Mission Blue – Greg Stone
Aboard the Mission Blue voyage, Greg Stone tells the story of the establishment of the Phoenix Island Protected Area in the island nation of Kiribati. Working with the government of Kiribati, Greg helped to conserve ocean biodiversity, protect sea life, and encourage continued local economic development. This enormous protected area in the middle of the Pacific measures 158,543 square miles and shelters one of the richest and most pristine marine areas in the world.
He first visited the Phoenix Islands with an expeditionary team to survey the islands in 2000. The condition of the reefs and the quantities of fish and invertebrates mesmerized these seasoned scientists, left them in awe, and gave them the inspiration to protect such a remarkable place. Their surveys of the Phoenix Islands yielded 10 new species of fish and formed the basis for identifying a baseline for a pristine coral reef. The Phoenix Islands Protected Area is a critical laboratory for monitoring the recovery of coral reefs from bleaching events in an undisturbed ocean environment. One of the amazing things we envision for the future is that it will become a large-scale laboratory for the study of marine life on coral atolls, reefs, and the study of the ecology of seamounts and pelagic species.

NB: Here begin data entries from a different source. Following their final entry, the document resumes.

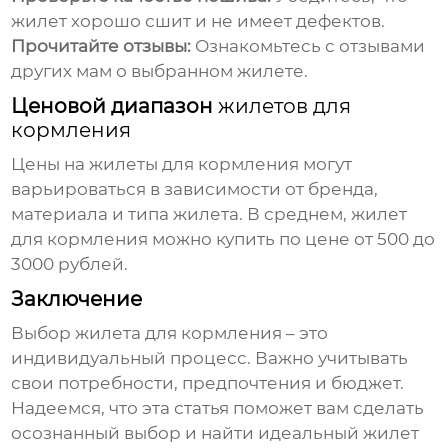
жилет хорошо сшит и не имеет дефектов.
Прочитайте отзывы:
Ознакомьтесь с отзывами
других мам о выбранном жилете.
Ценовой диапазон
жилетов для
кормления
Цены на
жилеты для кормления
могут
варьироваться в зависимости от бренда,
материала и типа жилета. В среднем,
жилет
для кормления
можно купить по цене от 500 до
3000 рублей.
Заключение
Выбор
жилета для кормления
– это
индивидуальный процесс. Важно учитывать
свои потребности, предпочтения и бюджет.
Надеемся, что эта статья поможет вам сделать
осознанный выбор и найти идеальный
жилет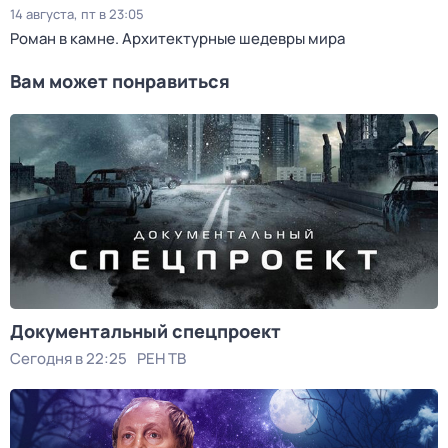
14 августа, пт в 23:05
Роман в камне. Архитектурные шедевры мира
Вам может понравиться
Документальный спецпроект
Сегодня в 22:25
РЕН ТВ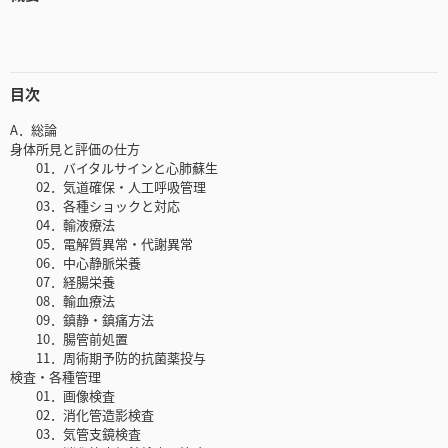
目次
A．総論
身体所見と評価の仕方
01．バイタルサインと心肺蘇生
02．気道確保・人工呼吸管理
03．各種ショックと対応
04．輸液療法
05．電解質異常・代謝異常
06．中心静脈栄養
07．経腸栄養
08．輸血療法
09．鎮静・鎮痛方法
10．腸管前処置
11．周術期予防的抗菌薬投与
検査・各種管理
01．画像検査
02．消化管造影検査
03．気管支鏡検査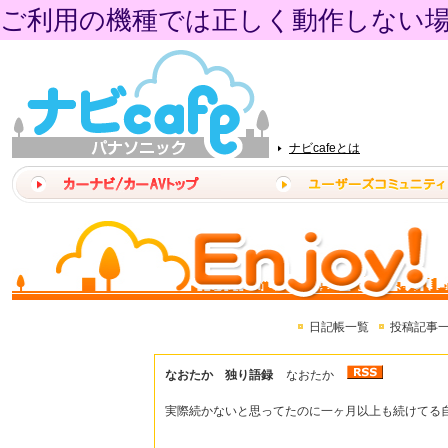
ご利用の機種では正しく動作しない
ナビcafeとは
日記帳一覧
投稿記事
なおたか 独り語録
なおたか
実際続かないと思ってたのに一ヶ月以上も続けてる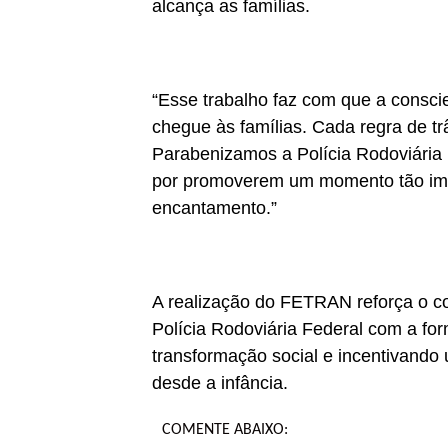
alcança as famílias.
“Esse trabalho faz com que a consc
chegue às famílias. Cada regra de tr
Parabenizamos a Polícia Rodoviária F
por promoverem um momento tão impo
encantamento.”
A realização do FETRAN reforça o c
Polícia Rodoviária Federal com a for
transformação social e incentivando 
desde a infância.
COMENTE ABAIXO: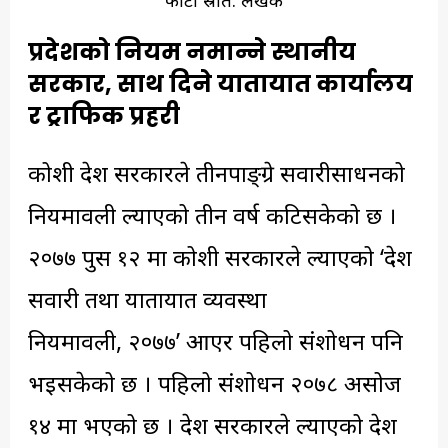
फोटो स्रोत: लेखक
प्रदेशको नियम नमान्ने स्थानीय
सरकार
, साथ दिने यातायात कार्यालय
र ट्राफिक प्रहरी
कोशी प्रदेश सरकारले तीनपाङ्ग्रे सवारीसाधनको
नियमावली ल्याएको तीन वर्ष कटिसकेको छ ।
२०७७ पुस १२ मा कोशी सरकारले ल्याएको ‘प्रदेश
सवारी तथा यातायात व्यवस्था
नियमावली, २०७७’ आएर पहिलो संशोधन पनि
भइसकेको छ । पहिलो संशोधन २०७८ असोज
१४ मा भएको छ । प्रदेश सरकारले ल्याएको प्रदेश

Mission Blue Galapagos Voyage
A Galapagos sea-voyage of 100 people, including Sylvia Earle, 30 of the world’s leading marine scientists, Leonardo DiCaprio, Edward Norton, Glenn Close, Elizabeth Banks, Steve Case, Ted Waitt, Bill Joy, Jackson Browne, Damien Rice, Chevy Chase, and Jean-Michel Cousteau, turned into an epic event that will have significant impact on global efforts to save our oceans. It began with Sylvia Earle’s “one wish to change the world”, and it happened because the individuals and organizations on board chose to engage in a process of emergent collaboration. All of the participants were asked to consider becoming an “Idea champion” by proposing an idea around which a group could form to plan specific action for the oceans. They ended up with eight ambitious ideas and funds to begin implementation:
$1m – complete a package to protect the waters around Galapagos Islands
$1.1m – launch a plan to protect the Sargasso Sea
$2.5m – see the Sargasso Sea plan through to success
$350k – boost ocean exposure in schools
$3.25m – commence a campaign to end fishing subsidies
$10m – kickstart a new partnership to fund longer-term ocean projects
These commitments were not pre-planned, but emerged organically from the discussions on board. The quality of these discussions was boosted by the fact that each of the idea champions had extensive experience of oceans work, and often had an organization in place already working on their chosen issue. Participating organizations, included WildAid, Conservation International, Oceana, National Geographic, the Nature Conservancy, NRDC, and IUCN. By bringing together leading marine scientists, and philanthropists, and thoughtful celebrities, the goal was to boost understanding of, and passion for, the oceans. Real change with real people dreaming big and then acting to make those dreams possible.
Mission Blue
Mission Blue started with a wish by Sylvia Earle. “I wish you would use all means at your disposal – films, expeditions, the web, more – to ignite public support for a global network of marine protected areas, hope spots large enough to save and restore the ocean, the blue heart of the planet.” Simply put… Mission Blue’s purpose is to explore and care for the ocean. Healthy corals are the heart of a healthy ocean, and marine protected areas can help corals recover from any damage that has occurred. Mission Blue is committed to inspiring change in public awareness for marine protected areas worldwide, ranging from the deepest ocean to sunlit reefs, and from the seamounts of the high seas to coastal seagrass meadows. These Hope Spots don’t just benefit marine life, they benefit humans too.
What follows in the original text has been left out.